To ask Her Majesty's Government what are the various strata of policing and crime oversight; and at what level parliamentarians should seek to make representations on issues of discipline or delivery of justice within a reasonable timescale.

Photo of Lord Taylor of Holbeach Lord Taylor of Holbeach The Parliamentary Under-Secretary of State for the Home Department

Police and crime commissioners (PCCs) are established in law in England and Wales within the Police Reform and Social Responsibility Act 2011. As a result, the public accountability for the delivery and performance of the police service is placed into the hands of the PCC on behalf of their electorate. The PCC draws on their mandate to set and shape the strategic objectives of their force area in consultation with the chief constable. The PCC is accountable to the electorate; the chief constable is accountable to their PCC. A police and crime panel within each force area is empowered to maintain a regular check and balance on the performance of the PCC in that context.

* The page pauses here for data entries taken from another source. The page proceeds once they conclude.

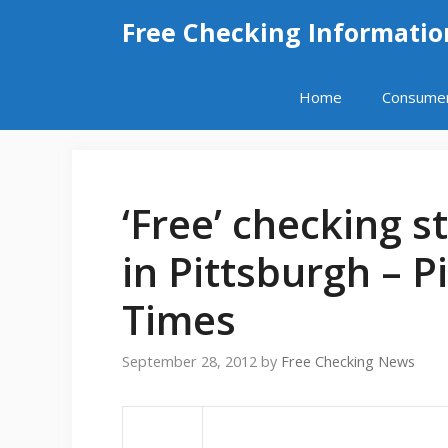
Skip
Free Checking Informatio
to
content
Home
Consume
‘Free’ checking 
in Pittsburgh – 
Times
September 28, 2012
by
Free Checking News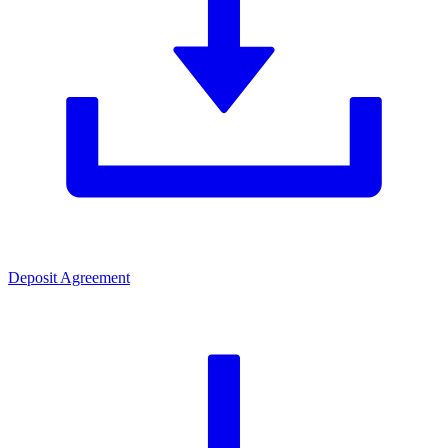
Deposit Agreement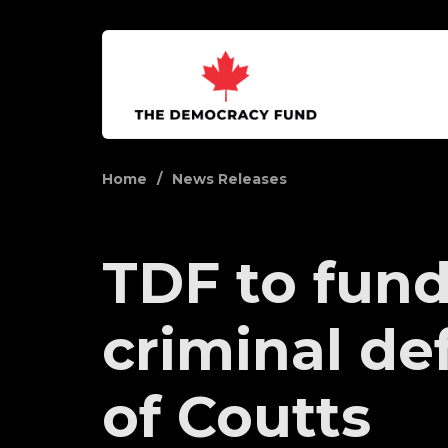
Home
News Releases
TDF to fun
criminal de
of Coutts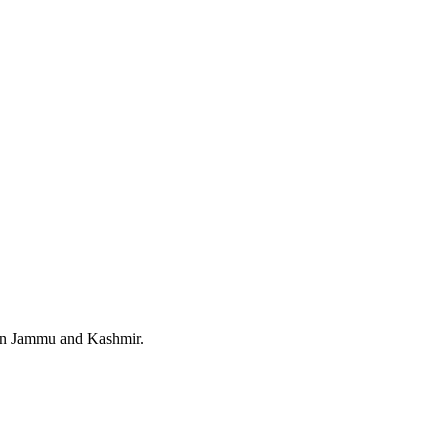
 in Jammu and Kashmir.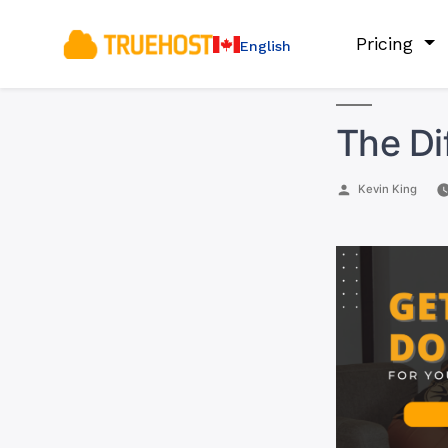
Pricing
English
The Di
Posted
Kevin King
by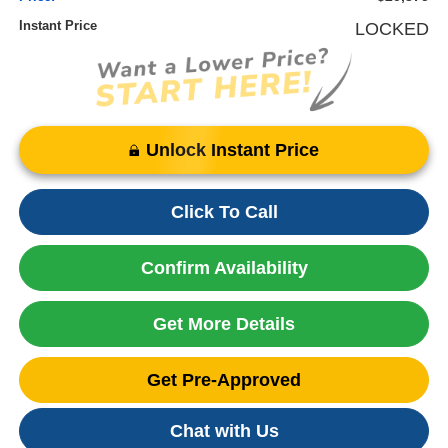
Instant Price
LOCKED
Unlock Instant Price
Click To Call
Confirm Availability
Get More Details
Get Pre-Approved
Chat with Us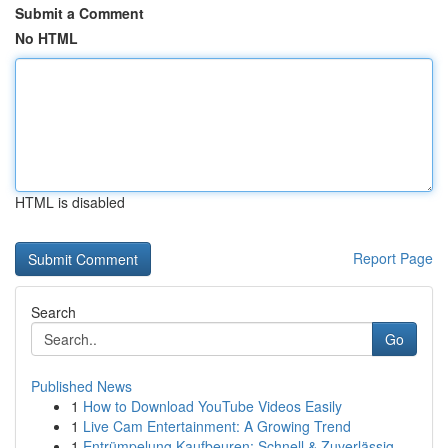
Submit a Comment
No HTML
HTML is disabled
Report Page
Search
Go
Published News
1
How to Download YouTube Videos Easily
1
Live Cam Entertainment: A Growing Trend
1
Entrümpelung Kaufbeuren: Schnell & Zuverlässig ...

The Home Secretary remains ultimately accountable to Parliament and charged with ensuring the maintenance of the Queen's peace within all force areas, safeguarding the public and protecting our national borders and security. The Home Secretary has reserved powers and legislative tools that enable intervention and direction if it is determined by the Home Secretary that such action is necessary in order to prevent or mitigate risk to the public or national security.